Supplied records:
◇ ◇ ◇ ◇ ◇

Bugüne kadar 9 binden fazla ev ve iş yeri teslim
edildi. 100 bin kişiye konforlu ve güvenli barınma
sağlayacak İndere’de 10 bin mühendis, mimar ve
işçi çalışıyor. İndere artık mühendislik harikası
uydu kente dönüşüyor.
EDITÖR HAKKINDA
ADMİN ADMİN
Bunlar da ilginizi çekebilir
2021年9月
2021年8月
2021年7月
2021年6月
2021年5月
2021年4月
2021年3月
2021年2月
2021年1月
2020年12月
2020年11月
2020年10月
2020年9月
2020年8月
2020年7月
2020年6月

◇ ◇ ◇ ◇ ◇

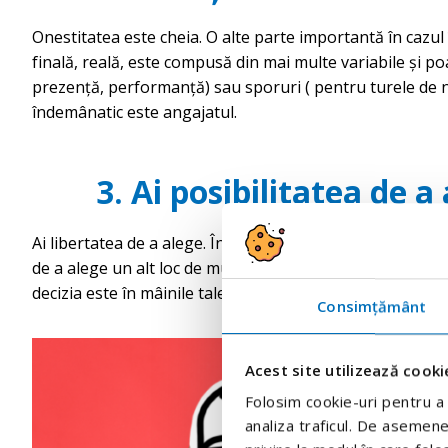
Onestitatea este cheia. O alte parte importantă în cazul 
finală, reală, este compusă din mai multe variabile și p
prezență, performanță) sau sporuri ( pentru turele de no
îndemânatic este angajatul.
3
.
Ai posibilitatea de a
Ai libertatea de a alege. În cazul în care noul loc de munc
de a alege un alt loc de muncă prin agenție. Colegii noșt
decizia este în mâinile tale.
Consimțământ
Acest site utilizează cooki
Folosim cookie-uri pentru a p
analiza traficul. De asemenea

◇ ◇ ◇ ◇ ◇

What is required: Where a line in the entries holds "pentru", copy that line.

Response to the exercise:
prezență, performanță) sau sporuri ( pentru turele de no
Folosim cookie-uri pentru a p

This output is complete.